Scendo, prendo le borse e smadonno per aprire il portone, ci mancava pure il tassista ciarliero - che poi tutte le stronzate che ha detto avresti potuto benissimo dirle tu e ti avrei spiegato con pazienza, e in un altro modo, lo stesso concetto. Volevo solo stare col culo sul taxi e guardare Milano passare, vedere il cimitero, il parco, il verde, i bambini, gli anziani curvi sui bastoni, volevo solo guardare il mondo scorrere davanti agli occhi e nella mia testa vivere di riflessi, di sogni, di un calore conosciuto con la forma della tua mano. Volevo solo il silenzio. Invece mi è toccato disquisire col tassista. Chissà se avrà capito qualcosa.
E non voglio rivederti, non voglio sapere cosa fai, dove vai, con chi sei. Mi basta sapere che stai bene, che sei felice così.
Mi basta questo, ma mi spiacerebbe se ti succedesse qualcosa e io non lo venissi a sapere. Mi preoccupa sapere che fumi troppo, bevi tanto, che hai la tosse e non ti curi, che lavori duramente, mi preoccupa sapere che sei come me, là fuori, distante centinaia di km e che forse non si prendono abbastanza cura di te. Che forse salti il pranzo perché lavori troppo. Che ascolti la musica per salvarti e che forse non ci basterà. Che non ci sembrerà mai abbastanza e la notte, insonni, meno male che ci chiamano per lavoro, così abbiamo una scusa per sgattaiolare fuori da quei tiepidi letti dove non sappiamo stare. Per uscire fuori alle 4.00 del mattino e fumarsi una sigaretta prima di cominciare a lavorare - Condoglianze.

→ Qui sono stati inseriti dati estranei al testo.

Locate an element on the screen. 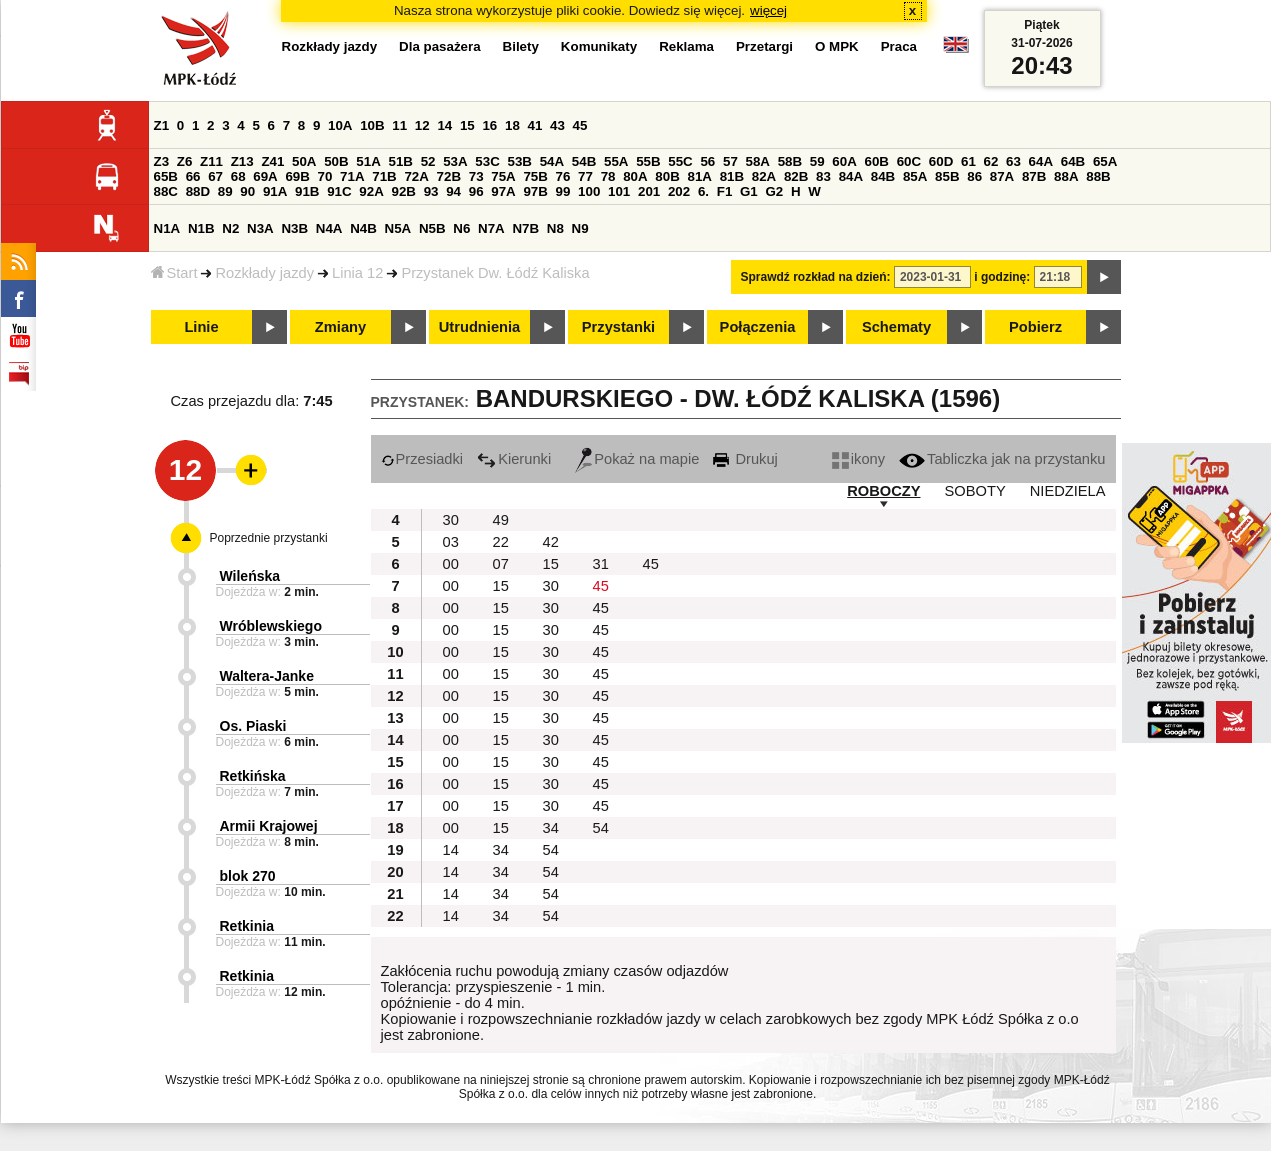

Mi preoccupa sapere che se ti succedesse qualcosa io sarei probabilmente l’ultima a venirlo a sapere, perché io non esisto, non sono nessuno. E lo stesso sarebbe per te se capitasse qualcosa a me. Penso che non potrei correre da te, come invece vorrei fare. E se anche corressi, arriverei sempre troppo tardi, o comunque una volta arrivata non saprei come presentarmi. Cosa potrei dire? Cosa potrei inventare?
Mi ricordo della tua preoccupazione per la strada ghiacciata e il mio testardo girare in bici, e purtroppo mi ricordo anche la mia risposta: “Non ti devi preoccupare per me, tanto io non sono cosa tua, e mai lo sarò”. Quelle risposte che mannaggia a me, però sappiamo benissimo entrambi che, tornassi indietro, direi la stessa identica frase. Tu tornassi indietro non diresti nulla, ancora e ancora.
È un loop temporale.
È che fa troppo caldo e la gente muore in mare, è che non sappiamo più cosa sia il rispetto per la dignità umana - e il cingalese con le rose ci dà noia.
Do da mangiare ai pesci nell’acquario. Appena il mangime cade sulla superficie dell’acqua salgono su con la bocca già aperta.
Tutto sommato anche i pesci stanno bene.